**Data for analysis**
== Segment start ==

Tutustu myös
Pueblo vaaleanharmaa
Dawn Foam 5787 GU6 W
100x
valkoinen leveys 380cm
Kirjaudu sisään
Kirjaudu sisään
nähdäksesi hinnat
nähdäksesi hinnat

== Segment end ==
== Segment start ==

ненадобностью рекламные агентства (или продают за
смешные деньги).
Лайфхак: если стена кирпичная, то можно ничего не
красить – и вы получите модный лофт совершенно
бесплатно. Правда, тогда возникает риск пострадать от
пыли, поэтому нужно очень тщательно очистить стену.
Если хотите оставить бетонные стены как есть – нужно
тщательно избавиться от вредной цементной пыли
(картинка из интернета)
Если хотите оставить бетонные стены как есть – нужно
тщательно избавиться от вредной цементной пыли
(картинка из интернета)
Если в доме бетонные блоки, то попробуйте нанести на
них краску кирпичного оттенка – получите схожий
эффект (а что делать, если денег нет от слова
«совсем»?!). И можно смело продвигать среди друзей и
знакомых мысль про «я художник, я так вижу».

== Segment end ==

**Exercise description**
Search the records for the word "можно". Copy every line that has it.

**Answer area**
Лайфхак: если стена кирпичная, то можно ничего не
«совсем»?!). И можно смело продвигать среди друзей и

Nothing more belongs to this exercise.